Casual talk of Trump impeachment by government employees OK: agency

Washington: An independent government agency, facing criticism over a warning to federal employees against taking positions for or against the impeachment of President Donald Trump and using slogans incorporating the word "resist," revised its guidance on Friday to say that some discussion of both topics remained lawful.

US President Donald Trump.Credit:Bloomberg

The agency, the Office of Special Counsel, enforces the Hatch Act, a law that bars federal employees from engaging in political activity for or against partisan election campaigns while at work or in their official capacity.

(It is not related to the special counsel investigation into Russia's interference in the 2016 election.)

The agency had issued its initial guidance earlier this week about discussion of impeachment and "resistance" to more than 2 million federal employees.

It said that because Trump was already running for re-election, such statements were effectively advocating support or opposition to his candidacy and were therefore illegal under the Hatch Act.

Some legal specialists said the agency's guidance went too far.

On Friday, the agency issued what it characterised as an extension and clarification, which stressed that casual discussion of impeachment remained acceptable.

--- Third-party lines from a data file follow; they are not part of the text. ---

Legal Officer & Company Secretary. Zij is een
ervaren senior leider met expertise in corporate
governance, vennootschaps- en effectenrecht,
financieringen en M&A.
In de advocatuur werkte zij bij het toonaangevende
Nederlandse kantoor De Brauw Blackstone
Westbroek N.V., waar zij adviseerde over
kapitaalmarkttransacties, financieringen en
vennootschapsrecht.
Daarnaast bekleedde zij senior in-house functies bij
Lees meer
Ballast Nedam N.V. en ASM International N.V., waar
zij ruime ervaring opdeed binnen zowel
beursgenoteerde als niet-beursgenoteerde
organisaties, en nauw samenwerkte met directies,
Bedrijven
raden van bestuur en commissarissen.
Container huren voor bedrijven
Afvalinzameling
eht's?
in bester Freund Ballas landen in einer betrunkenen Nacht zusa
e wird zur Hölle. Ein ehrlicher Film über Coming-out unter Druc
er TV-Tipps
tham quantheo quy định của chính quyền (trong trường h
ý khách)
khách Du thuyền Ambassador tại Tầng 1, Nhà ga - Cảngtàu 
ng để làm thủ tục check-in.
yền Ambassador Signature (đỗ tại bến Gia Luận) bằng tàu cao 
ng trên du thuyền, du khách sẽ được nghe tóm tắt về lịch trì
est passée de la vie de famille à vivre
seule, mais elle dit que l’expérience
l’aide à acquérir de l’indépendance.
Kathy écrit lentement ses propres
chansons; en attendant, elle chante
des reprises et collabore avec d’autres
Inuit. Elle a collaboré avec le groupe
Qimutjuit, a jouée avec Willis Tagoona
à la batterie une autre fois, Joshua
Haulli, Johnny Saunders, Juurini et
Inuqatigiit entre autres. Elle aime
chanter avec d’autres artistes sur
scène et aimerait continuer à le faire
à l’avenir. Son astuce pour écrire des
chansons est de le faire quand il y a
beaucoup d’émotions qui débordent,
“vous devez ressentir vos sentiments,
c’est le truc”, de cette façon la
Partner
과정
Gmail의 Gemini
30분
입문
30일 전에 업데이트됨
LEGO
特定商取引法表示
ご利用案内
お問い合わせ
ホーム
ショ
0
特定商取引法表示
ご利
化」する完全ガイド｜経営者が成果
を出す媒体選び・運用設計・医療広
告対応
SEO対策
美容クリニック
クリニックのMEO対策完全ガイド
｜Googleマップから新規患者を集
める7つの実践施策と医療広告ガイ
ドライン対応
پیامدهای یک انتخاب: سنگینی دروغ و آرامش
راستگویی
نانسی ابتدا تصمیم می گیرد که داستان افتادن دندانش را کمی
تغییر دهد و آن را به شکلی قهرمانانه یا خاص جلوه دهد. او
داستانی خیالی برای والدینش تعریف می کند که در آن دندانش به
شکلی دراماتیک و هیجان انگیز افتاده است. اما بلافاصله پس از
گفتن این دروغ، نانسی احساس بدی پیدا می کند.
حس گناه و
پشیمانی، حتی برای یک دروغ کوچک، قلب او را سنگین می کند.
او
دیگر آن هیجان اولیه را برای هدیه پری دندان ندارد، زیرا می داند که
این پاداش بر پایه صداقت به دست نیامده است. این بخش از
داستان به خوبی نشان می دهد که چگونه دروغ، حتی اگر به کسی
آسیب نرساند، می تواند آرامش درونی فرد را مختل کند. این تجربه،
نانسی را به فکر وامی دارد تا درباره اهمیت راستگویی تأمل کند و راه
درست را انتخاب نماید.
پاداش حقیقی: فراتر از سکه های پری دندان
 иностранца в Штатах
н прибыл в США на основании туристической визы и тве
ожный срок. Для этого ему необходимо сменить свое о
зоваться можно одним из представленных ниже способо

"OSC's guidance was not intended to prevent all discussions of impeachment in the federal workplace," the revised guidance said, adding: "Merely discussing impeachment, without advocating for or against its use against such a candidate, is not political activity. For example, two employees may discuss whether reported conduct by the president warrants impeachment and express an opinion about whether the president should be impeached without engaging in political activity."

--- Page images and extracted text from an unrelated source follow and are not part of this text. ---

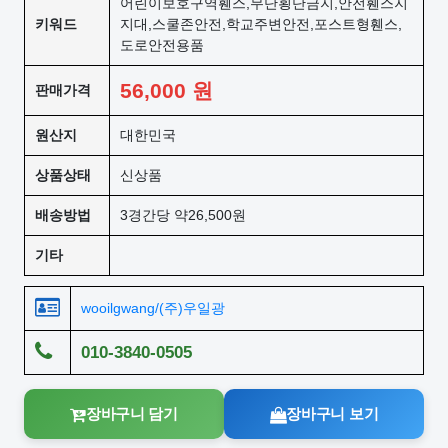
어린이보호구역휀스,무단횡단금지,안전휀스지
키워드
지대,스쿨존안전,학교주변안전,포스트형휀스,
도로안전용품
56,000
원
판매가격
원산지
대한민국
상품상태
신상품
배송방법
3경간당 약26,500원
기타
wooilgwang/(주)우일광
010-3840-0505
장바구니 담기
장바구니 보기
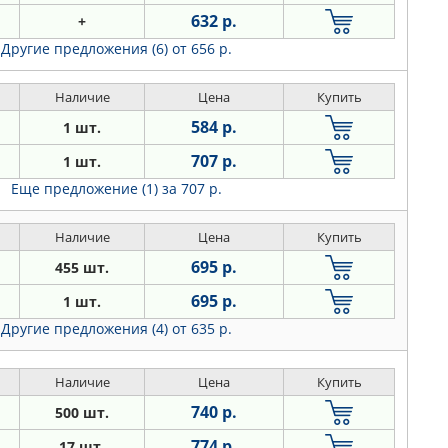
632 р.
+
Другие предложения (6)
от 656 р.
Наличие
Цена
Купить
584 р.
1 шт.
707 р.
1 шт.
Еще предложение (1)
за 707 р.
Наличие
Цена
Купить
695 р.
455 шт.
695 р.
1 шт.
Другие предложения (4)
от 635 р.
Наличие
Цена
Купить
740 р.
500 шт.
774 р.
17 шт.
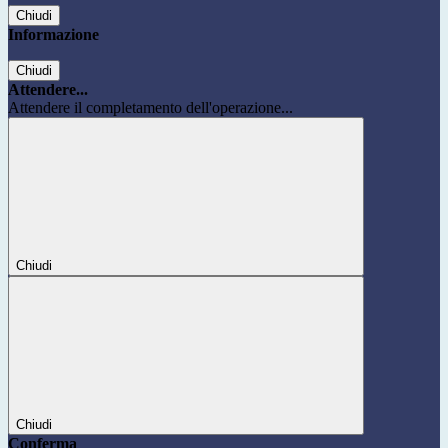
Chiudi
Informazione
Chiudi
Attendere...
Attendere il completamento dell'operazione...
Chiudi
Chiudi
Conferma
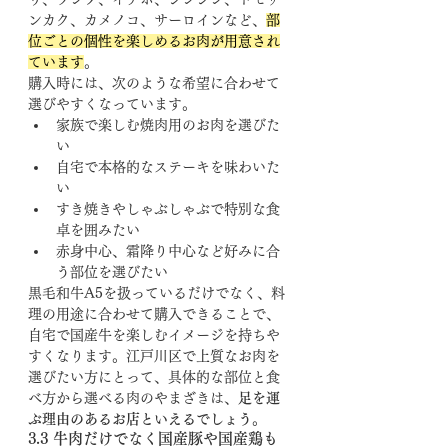
ンカク、カメノコ、サーロインなど、
部
位ごとの個性を楽しめるお肉が用意され
ています
。
購入時には、次のような希望に合わせて
選びやすくなっています。
家族で楽しむ焼肉用のお肉を選びた
い
自宅で本格的なステーキを味わいた
い
すき焼きやしゃぶしゃぶで特別な食
卓を囲みたい
赤身中心、霜降り中心など好みに合
う部位を選びたい
黒毛和牛A5を扱っているだけでなく、料
理の用途に合わせて購入できることで、
自宅で国産牛を楽しむイメージを持ちや
すくなります。江戸川区で上質なお肉を
選びたい方にとって、具体的な部位と食
べ方から選べる肉のやまざきは、
足を運
ぶ理由のあるお店といえるでしょう
。
3.3 牛肉だけでなく国産豚や国産鶏も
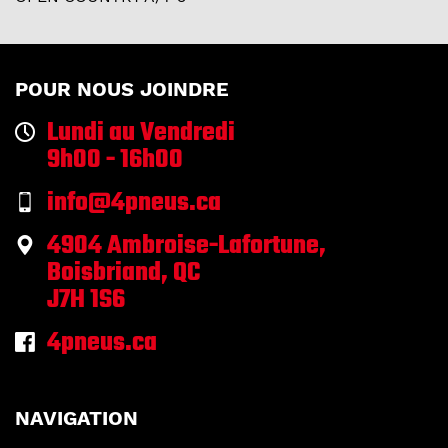
POUR NOUS JOINDRE
Lundi au Vendredi
9h00 - 16h00
info@4pneus.ca
4904 Ambroise-Lafortune,
Boisbriand, QC
J7H 1S6
4pneus.ca
NAVIGATION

However, it said, employees may not display in their offices posters that call for the impeachment of Trump, or place a "Don't Impeach Trump" bumper sticker on a government-owned vehicle.

The revised guidance also said that some uses of the "resist" slogan remained permissible, so long as it was being used in relation to an issue rather than to Trump.

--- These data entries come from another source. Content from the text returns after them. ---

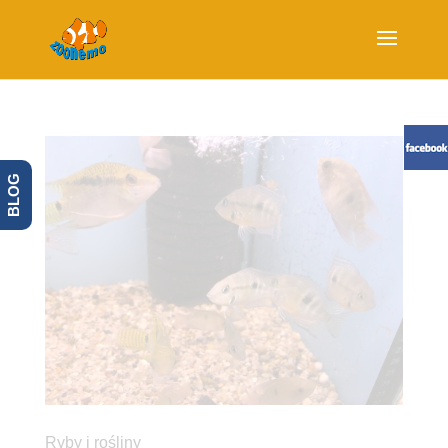
BLOG
Ryby i rośliny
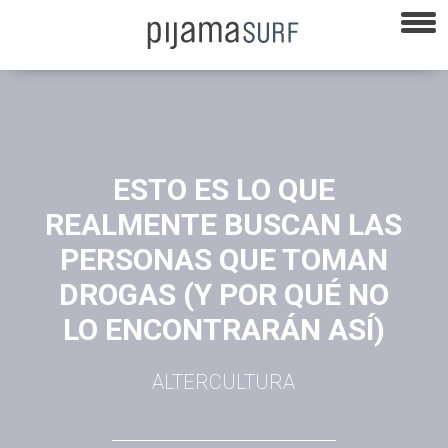
ESTO ES LO QUE
REALMENTE BUSCAN LAS
PERSONAS QUE TOMAN
DROGAS (Y POR QUÉ NO
LO ENCONTRARÁN ASÍ)
ALTERCULTURA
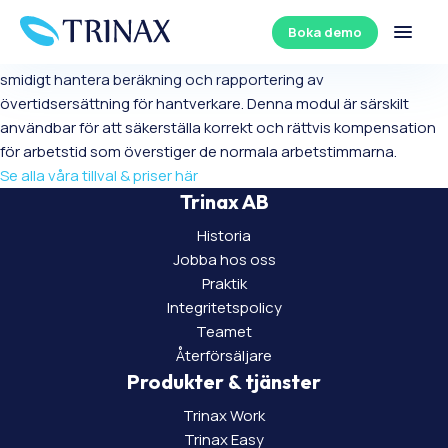
OB
Boka demo
Trinax Tids OB-tillval (övertidsersättning) är designad för att
smidigt hantera beräkning och rapportering av
övertidsersättning för hantverkare. Denna modul är särskilt
användbar för att säkerställa korrekt och rättvis kompensation
för arbetstid som överstiger de normala arbetstimmarna.
Se alla våra tillval & priser här
Trinax AB
Historia
Jobba hos oss
Praktik
Integritetspolicy
Teamet
Återförsäljare
Produkter & tjänster
Trinax Work
Trinax Easy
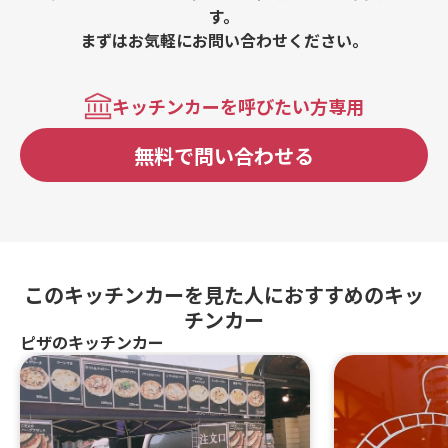
す。
まずはお気軽にお問い合わせください。
キッチンカーを呼びたい方専用
無料で問い合わせる
このキッチンカーを見た人におすすめのキッ
チンカー
ピザのキッチンカー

It offered, as acceptable uses of the slogan because the context was not a political campaign, the examples #ResistHate and #ResistKavanaugh.

The clarification came as the agency issued findings that six members of the Trump administration had violated the Hatch Act for using Trump's Make America Great Again slogan in Twitter posts, based on its reasoning that the slogan amounted to endorsing his campaign.

At the same time, the office cleared Mick Mulvaney, the director of the Office of Management and Budget, for using the term "MAGAnomics" in an opinion column, ruling that its context was Trump's economic program rather than his 2020 re-election effort.

Against that backdrop, not all critics of the guidance initially issued this week were mollified.

Among them, Austin Evers, executive director of American Oversight, a nonpartisan watchdog group, said in a statement that the rules remained unclear and called on the office to withdraw all the guidance and start over.

"Reasonable employees would undoubtedly find this distinction confusing, and such incoherence could have no effect except to put a chill on workers' speech," he said.

But the Office of Special Counsel suggested that a bright-line rule would be difficult to formulate, given that deciding which statements are impermissibly political necessarily turns on case-by-case facts.

"We will continue to evaluate the facts and circumstances of each individual complaint that we receive in order to determine whether any alleged conduct violates the Hatch Act," the office said.